* _THE PROBLEM_:
Select from the data all lines with the word "บการต".

------ DATASET ENTRIES ------

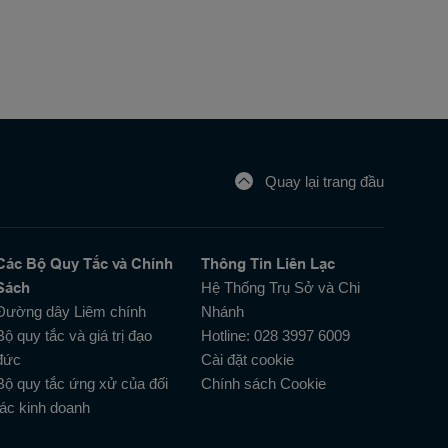
Quay lại trang đầu
Các Bộ Quy Tắc và Chính
Thông Tin Liên Lạc
Sách
Hệ Thống Trụ Sở và Chi
Đường dây Liêm chính
Nhánh
Bộ quy tắc và giá trị đạo
Hotline: 028 3997 6009
đức
Cài đặt cookie
Bộ quy tắc ứng xử của đối
Chính sách Cookie
tác kinh doanh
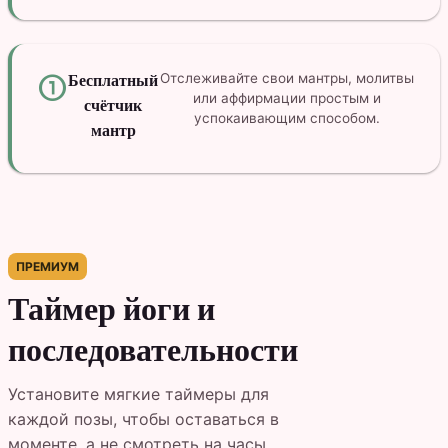
counter_1
Бесплатный
Отслеживайте свои мантры, молитвы
или аффирмации простым и
счётчик
успокаивающим способом.
мантр
ПРЕМИУМ
Таймер йоги и
последовательности
Установите мягкие таймеры для
каждой позы, чтобы оставаться в
моменте, а не смотреть на часы.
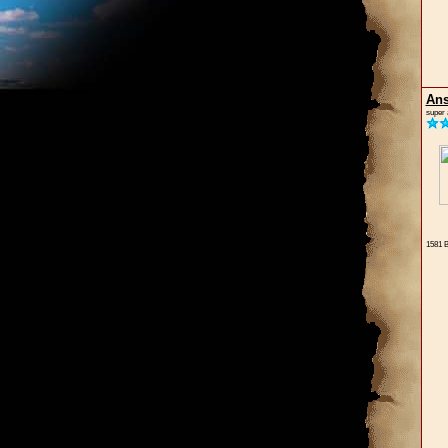
An
super 
1581 B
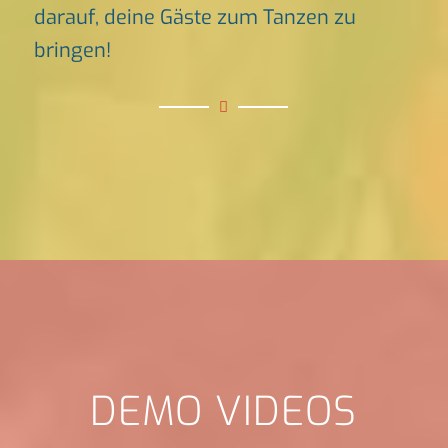
darauf, deine Gäste zum Tanzen zu
bringen!
DEMO VIDEOS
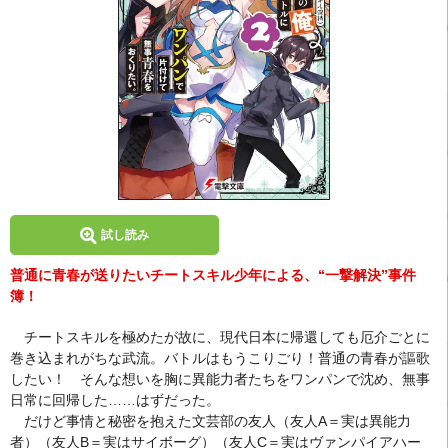
試し読み
普通に青春が送りたいチートスキル少年による、“一撃解決”事件
簿！
チートスキルを極めたが故に、現代日本に帰還しても厄介ごとに
巻き込まれがちな武流。バトルはもうこりごり！普通の青春が謳歌
したい！ そんな想いを胸に異能力者たちをワンパンで沈め、無事
日常に回帰した……はずだった。
だけど事情と秘密を抱えた文芸部の友人（友人A＝実は異能力
者）（友人B＝実はサイボーグ）（友人C＝実はヴァンパイアハー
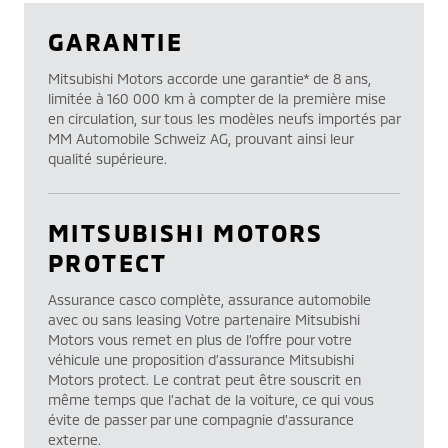
GARANTIE
Mitsubishi Motors accorde une garantie* de 8 ans,
limitée à 160 000 km à compter de la première mise
en circulation, sur tous les modèles neufs importés par
MM Automobile Schweiz AG, prouvant ainsi leur
qualité supérieure.
MITSUBISHI MOTORS
PROTECT
Assurance casco complète, assurance automobile
avec ou sans leasing Votre partenaire Mitsubishi
Motors vous remet en plus de l’offre pour votre
véhicule une proposition d’assurance Mitsubishi
Motors protect. Le contrat peut être souscrit en
même temps que l’achat de la voiture, ce qui vous
évite de passer par une compagnie d’assurance
externe.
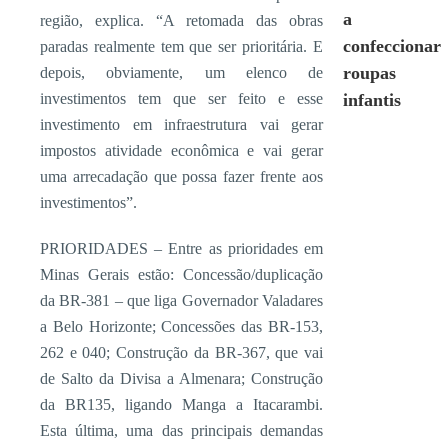
a
região, explica. “A retomada das obras
confeccionar
paradas realmente tem que ser prioritária. E
roupas
depois, obviamente, um elenco de
investimentos tem que ser feito e esse
infantis
investimento em infraestrutura vai gerar
impostos atividade econômica e vai gerar
uma arrecadação que possa fazer frente aos
investimentos”.
PRIORIDADES – Entre as prioridades em
Minas Gerais estão: Concessão/duplicação
da BR-381 – que liga Governador Valadares
a Belo Horizonte; Concessões das BR-153,
262 e 040; Construção da BR-367, que vai
de Salto da Divisa a Almenara; Construção
da BR135, ligando Manga a Itacarambi.
Esta última, uma das principais demandas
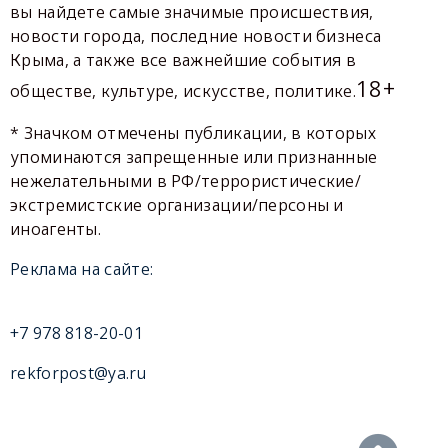
вы найдете самые значимые происшествия,
новости города, последние новости бизнеса
Крыма, а также все важнейшие события в
18+
обществе, культуре, искусстве, политике.
* Значком отмечены публикации, в которых
упоминаются запрещенные или признанные
нежелательными в РФ/террористические/
экстремистские организации/персоны и
иноагенты.
Реклама на сайте:
+7 978 818-20-01
rekforpost@ya.ru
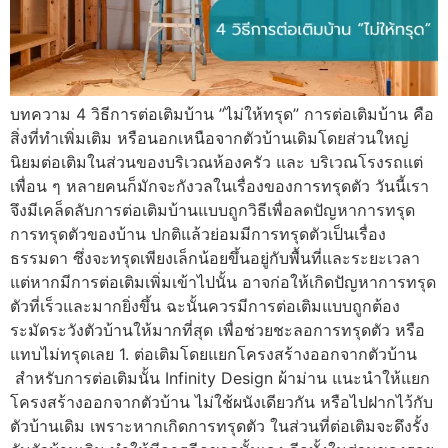
บทความ 4 วิธีการต่อเติมบ้าน ”ไม่ให้ทรุด” การต่อเติมบ้าน คือ
สิ่งที่ทำเพิ่มเติม หรือนอกเหนือจากตัวบ้านเดิมโดยส่วนใหญ่
นิยมต่อเติมในส่วนของบริเวณห้องครัว และ บริเวณโรงรถแต่
เพื่อน ๆ หลายคนก็มักจะกังวลในเรื่องของการทรุดตัว วันนี้เรา
จึงมีเคล็ดลับการต่อเติมบ้านแบบถูกวิธีเพื่อลดปัญหาการทรุด
การทรุดตัวของบ้าน ปกติแล้วย่อมมีการทรุดตัวเป็นเรื่อง
ธรรมดา ซึ่งจะทรุดเพียงเล็กน้อยขึ้นอยู่กับพื้นที่และระยะเวลา
แต่หากมีการต่อเติมเพิ่มเข้าไปนั้น อาจก่อให้เกิดปัญหาการทรุด
ตัวที่เร็วและมากยิ่งขึ้น ฉะนั้นควรมีการต่อเติมแบบถูกต้อง
ระมัดระวังตัวบ้านให้มากที่สุด เพื่อช่วยชะลอการทรุดตัว หรือ
แทบไม่ทรุดเลย 1. ต่อเติมโดยแยกโครงสร้างออกจากตัวบ้าน
สำหรับการต่อเติมนั้น Infinity Design ผ้าม่าน แนะนำให้แยก
โครงสร้างออกจากตัวบ้าน ไม่ใช้ผนังเดียวกัน หรือไปฝากไว้กับ
ตัวบ้านเดิม เพราะหากเกิดการทรุดตัว ในส่วนที่ต่อเติมจะดึงรั้ง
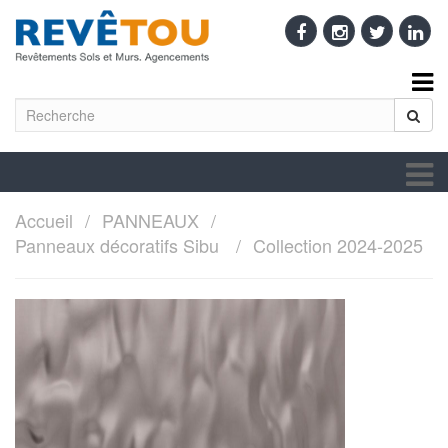
Accueil
PANNEAUX
Panneaux décoratifs Sibu
Collection 2024-2025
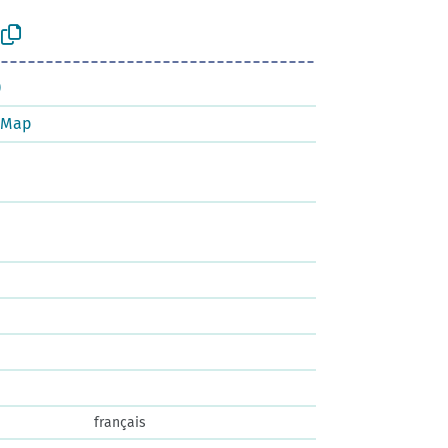
)
tMap
français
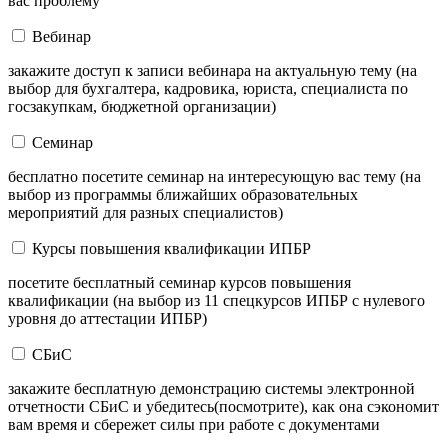
вас проблему
Вебинар
закажите доступ к записи вебинара на актуальную тему (на
выбор для бухгалтера, кадровика, юриста, специалиста по
госзакупкам, бюджетной организации)
Семинар
бесплатно посетите семинар на интересующую вас тему (на
выбор из программы ближайших образовательных
мероприятий для разных специалистов)
Курсы повышения квалификации ИПБР
посетите бесплатный семинар курсов повышения
квалификации (на выбор из 11 спецкурсов ИПБР с нулевого
уровня до аттестации ИПБР)
СБиС
закажите бесплатную демонстрацию системы электронной
отчетности СБиС и убедитесь(посмотрите), как она сэкономит
вам время и сбережет силы при работе с документами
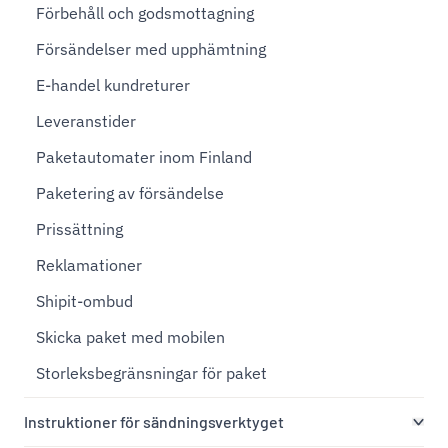
Förbehåll och godsmottagning
Försändelser med upphämtning
E-handel kundreturer
Leveranstider
Paketautomater inom Finland
Paketering av försändelse
Prissättning
Reklamationer
Shipit-ombud
Skicka paket med mobilen
Storleksbegränsningar för paket
Instruktioner för sändningsverktyget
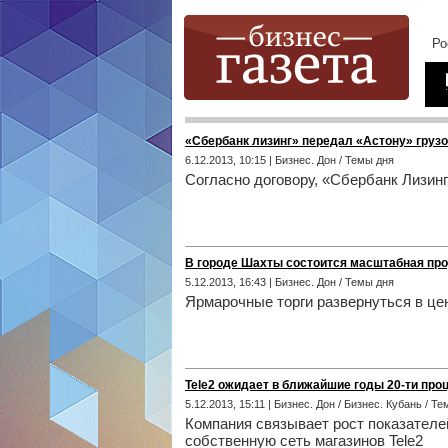
«Сбербанк лизинг» передал «Астону» грузо
6.12.2013, 10:15 | Бизнес. Дон / Темы дня
Согласно договору, «Сбербанк Лизи
В городе Шахты состоится масштабная пр
5.12.2013, 16:43 | Бизнес. Дон / Темы дня
Ярмарочные торги развернуться в цен
Tele2 ожидает в ближайшие годы 20-ти про
5.12.2013, 15:11 | Бизнес. Дон / Бизнес. Кубань / Т
Компания связывает рост показателе
собственную сеть магазинов Tele2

------

* _EXERCISE SOLUTION_:
จึงมีเคล็ดลับการต่อเติมบ้านแบบถูกวิธีเพื่อลดปัญหาการทรุด
สำหรับการต่อเติมนั้น Infinity Design ผ้าม่าน แนะนำให้แยก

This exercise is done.